* ABOUT THIS TASK: If a line in the records below includes the word "Civic", count it, then give the total and nothing else.

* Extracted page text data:
- - -

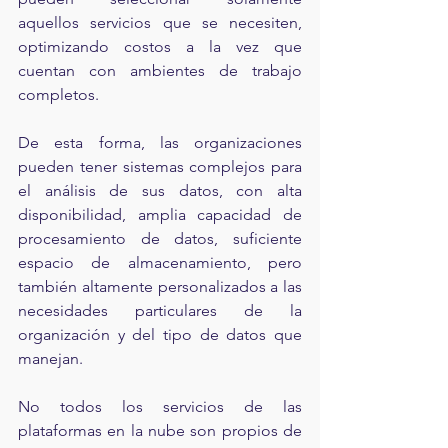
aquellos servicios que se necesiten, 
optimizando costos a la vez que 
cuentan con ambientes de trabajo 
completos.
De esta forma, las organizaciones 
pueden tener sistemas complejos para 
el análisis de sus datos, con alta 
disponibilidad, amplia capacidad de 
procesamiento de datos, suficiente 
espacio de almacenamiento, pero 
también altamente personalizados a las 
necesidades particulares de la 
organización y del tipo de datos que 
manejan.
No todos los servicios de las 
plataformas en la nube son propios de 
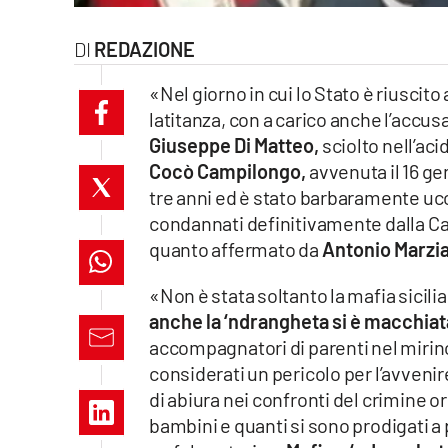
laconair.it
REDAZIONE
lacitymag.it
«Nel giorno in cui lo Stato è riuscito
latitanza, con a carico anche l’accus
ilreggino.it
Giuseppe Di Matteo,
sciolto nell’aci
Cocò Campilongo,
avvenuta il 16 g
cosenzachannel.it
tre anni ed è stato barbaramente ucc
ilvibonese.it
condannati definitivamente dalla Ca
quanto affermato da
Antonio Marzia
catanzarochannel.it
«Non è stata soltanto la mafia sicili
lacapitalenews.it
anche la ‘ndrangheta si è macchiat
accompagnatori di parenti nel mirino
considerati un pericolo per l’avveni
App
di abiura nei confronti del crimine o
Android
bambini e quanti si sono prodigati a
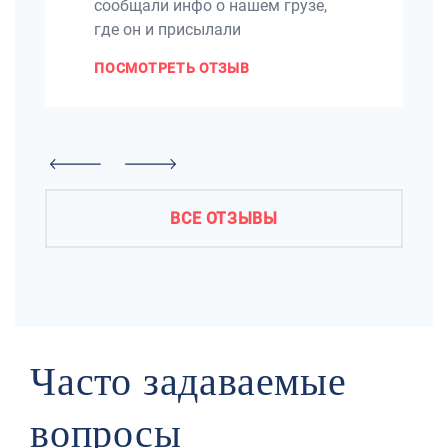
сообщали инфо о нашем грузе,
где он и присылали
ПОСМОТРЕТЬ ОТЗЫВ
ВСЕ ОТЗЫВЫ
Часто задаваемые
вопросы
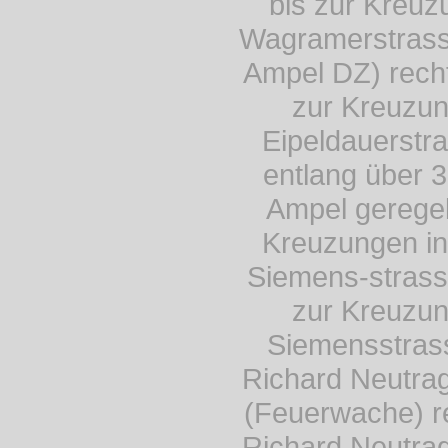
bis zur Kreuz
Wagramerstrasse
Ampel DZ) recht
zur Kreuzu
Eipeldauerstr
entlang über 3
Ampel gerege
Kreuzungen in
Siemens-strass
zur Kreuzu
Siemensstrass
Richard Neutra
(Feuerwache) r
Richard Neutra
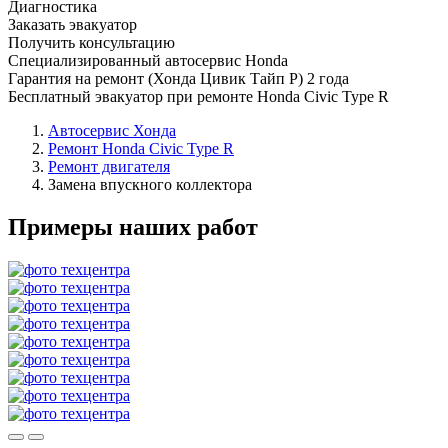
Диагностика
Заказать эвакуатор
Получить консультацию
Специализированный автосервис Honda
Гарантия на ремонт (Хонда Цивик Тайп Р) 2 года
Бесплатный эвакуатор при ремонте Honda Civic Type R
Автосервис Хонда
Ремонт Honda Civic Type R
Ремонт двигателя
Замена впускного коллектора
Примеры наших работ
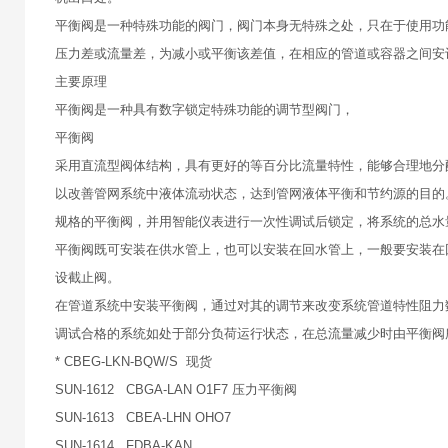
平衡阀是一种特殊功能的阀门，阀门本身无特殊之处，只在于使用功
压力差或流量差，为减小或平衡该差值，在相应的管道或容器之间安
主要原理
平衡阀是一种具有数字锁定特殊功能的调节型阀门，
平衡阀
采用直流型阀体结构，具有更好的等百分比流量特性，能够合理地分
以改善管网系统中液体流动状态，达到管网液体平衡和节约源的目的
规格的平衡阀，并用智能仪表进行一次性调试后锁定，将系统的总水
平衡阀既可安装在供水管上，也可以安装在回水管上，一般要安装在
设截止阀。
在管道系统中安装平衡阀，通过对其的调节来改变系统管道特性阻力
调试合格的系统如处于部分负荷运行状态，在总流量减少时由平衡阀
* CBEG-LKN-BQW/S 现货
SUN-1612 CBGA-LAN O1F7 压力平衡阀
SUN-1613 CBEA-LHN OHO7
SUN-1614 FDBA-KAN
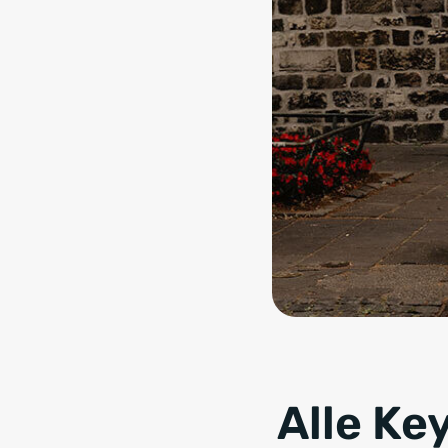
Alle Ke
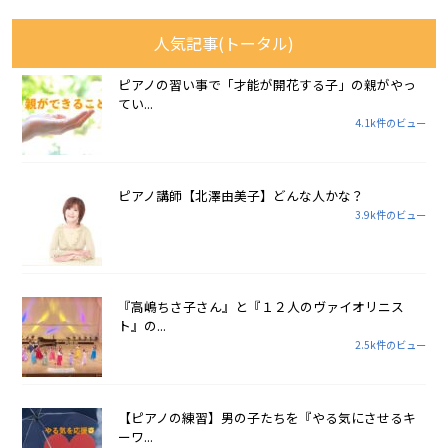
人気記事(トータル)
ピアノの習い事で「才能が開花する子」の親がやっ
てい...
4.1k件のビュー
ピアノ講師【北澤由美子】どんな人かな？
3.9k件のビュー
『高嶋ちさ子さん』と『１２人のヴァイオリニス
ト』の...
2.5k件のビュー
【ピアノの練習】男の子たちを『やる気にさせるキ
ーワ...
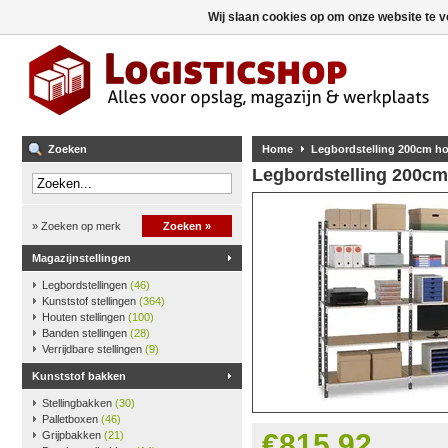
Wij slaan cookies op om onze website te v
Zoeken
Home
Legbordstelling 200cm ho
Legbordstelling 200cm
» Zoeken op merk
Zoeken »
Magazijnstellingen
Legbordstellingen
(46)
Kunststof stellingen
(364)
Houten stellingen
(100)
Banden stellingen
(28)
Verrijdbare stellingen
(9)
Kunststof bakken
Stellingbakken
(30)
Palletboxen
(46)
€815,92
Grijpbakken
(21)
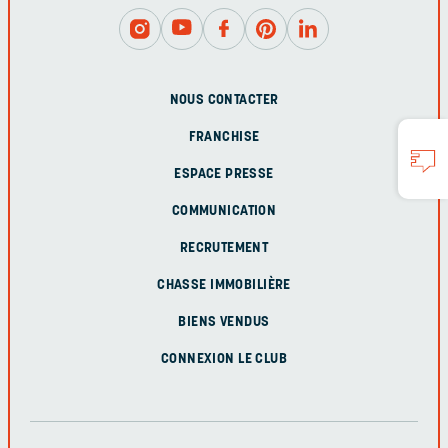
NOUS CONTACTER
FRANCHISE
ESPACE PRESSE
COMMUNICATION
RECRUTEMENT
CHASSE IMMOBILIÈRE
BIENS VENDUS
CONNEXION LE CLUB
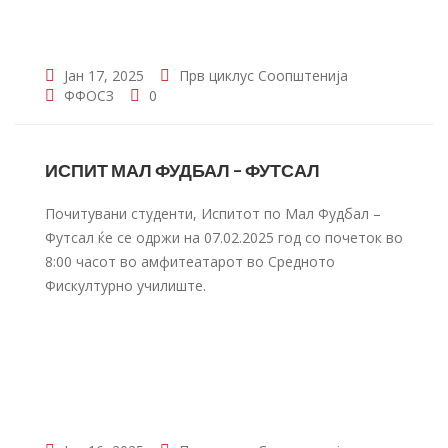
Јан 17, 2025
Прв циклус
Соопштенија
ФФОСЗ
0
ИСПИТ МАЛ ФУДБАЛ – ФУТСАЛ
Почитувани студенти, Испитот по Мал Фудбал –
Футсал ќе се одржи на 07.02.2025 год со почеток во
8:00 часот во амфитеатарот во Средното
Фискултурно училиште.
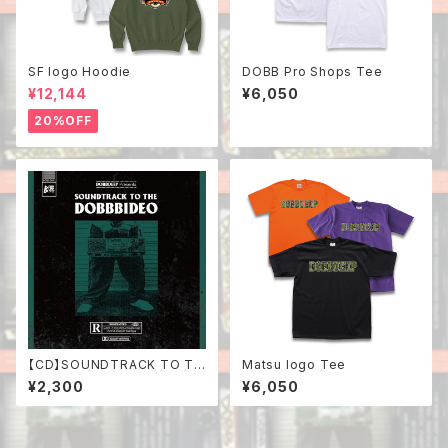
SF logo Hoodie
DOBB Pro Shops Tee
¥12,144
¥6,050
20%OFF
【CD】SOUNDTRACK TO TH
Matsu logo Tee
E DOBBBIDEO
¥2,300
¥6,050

- - -

* OUTPUT FOR THIS TASK: 2